Entrevista José António (RCT)
Elsa Ribeiro Gonçalves (Texto Jornal)
RCT – Para começar, explique-nos: o que é o Padel?
Ricardo Santos – O Padel começou a ganhar expressão em Portugal a partir de 2010. É um desporto que nasceu no México, depois ganhou grande expressão em Espanha, na Argentina, e chegou a Portugal mais ou menos em meados de 2010. Teve um crescimento muito rápido após 2015, ano em que foi criada a Federação Portuguesa de Padel. Atualmente, em 2025, temos cerca de 17 mil federados de padel em Portugal e aproximadamente 250 mil praticantes sociais. O padel é uma mistura de um bocadinho de ténis com um bocadinho de squash. Todos os desportos de raquete acabam por estar envolvidos no padel, e é por isso que consegue abranger tantas pessoas.

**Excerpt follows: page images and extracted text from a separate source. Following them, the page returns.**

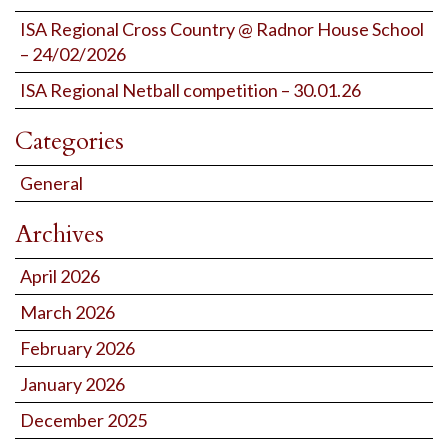
ISA Regional Cross Country @ Radnor House School
– 24/02/2026
ISA Regional Netball competition – 30.01.26
Categories
General
Archives
April 2026
March 2026
February 2026
January 2026
December 2025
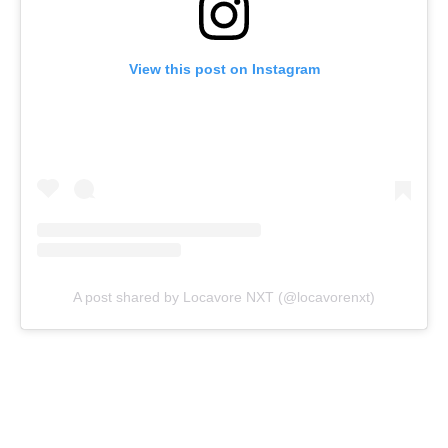
View this post on Instagram
A post shared by Locavore NXT (@locavorenxt)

E esta modalidade já tem muitos adeptos… já estão em Tomar há cerca de cinco anos….
Sim, já temos muitos seguidores. Isso nota-se nas nossas redes sociais, mas sobretudo a nível da comunidade tomarense, do concelho de Tomar temos cerca de 700 pessoas a jogar padel regularmente. No nosso site temos também cerca de 1.200 pessoas com login efetuado para fazer reservas no clube.